Nel 1996 scrivevamo: Oggi, cadute le barriere che vedevano contrapposte le due grandi potenze Stati Uniti e Unione Sovietica; oggi che la Comunità Europea è una realtà operativa, il Mediterraneo e i Paesi del suo bacino, tornano ad acquistare una posizione strategica, diventano anello di congiunzione tra il mondo occidentale e il mondo orientale, due realtà ancora lontane fra di loro, separate dalla diversità socio-economica che esplode con contrasti anche di natura bellica; due mondi che hanno bisogno di conquistare la pace per potersi incontrare e costruire un futuro per le generazioni del Duemila. Ormai da anni e da più parti sono state avviate iniziative tendenti al raggiungimento dell’equilibrio necessario per la convivenza fra i popoli, ma il percorso mostra difficoltà notevoli, la meta irraggiungibile: incomprensioni, interessi economici contrastanti, mancanza di progetti che abbiano una comune finalità, provocano divergenze apparentemente insormontabili per portare a compimento quel processo di pace da tutti auspicato ma, di fatto, solo enunciazione teorica (…) E’ necessario che cadano le barriere dell’incomprensione: se anche la Chiesa Cattolica oggi, con i messaggi del pontefice Giovanni Paolo II, entra nel vivo dei problemi della pace, non è da contrapporre alcun primato laico là dove le finalità sono comuni. A 50 anni dalla Dichiarazione Universale dei Diritti dell’Uomo voluta dall’Onu – come Giovanni Paolo II ha detto – “…la pace deve essere uno dei punti da tenere sempre all’attenzione. Una pace che deve tradursi in concreti gesti di riconciliazione…” Il raggiungimento della pace deve essere l’obiettivo comune che deve animare tutti gli Uomini di buona volontà che vogliono costruire un mondo più giusto e solidale.
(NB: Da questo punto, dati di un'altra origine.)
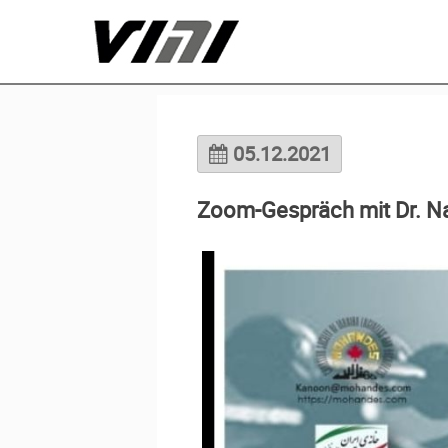
05.12.2021
Zoom-Gespräch mit Dr. Na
Facciamo nostre, perché sono la base dei nostri stessi principi ispiratori, le parole del cardinale Martini: “Il segreto della pace vera sta nel rispetto dei Diritti Umani: il riconoscimento dell’innata dignità di tutti i membri della Famiglia Umana è il fondamento della Libertà, della Giustizia e della Pace nel mondo. Sono molti i Diritti inalienabili e nessuno può essere impunemente violato: scegliere la Vita comporta il rigetto di ogni forma di violenza, quella della povertà e della fame che colpisce tanti esseri umani; quella dei conflitti armati; quella della diffusione criminale delle droghe e del traffico delle armi; quella degli sconsiderati danneggiamenti all’ambiente naturale…”.
E come affermavamo con convinzione nel 1996, ancora oggi sosteniamo che non è più possibile indugiare oltre: occorre lavorare per costruire subito e non assistere passivamente alla disumanizzazione dell’Umanità che viene perpetrata! E ancora oggi dalla Sicilia vogliamo rilanciare questo messaggio: forse qualcuno lo raccoglierà… e lo farà suo.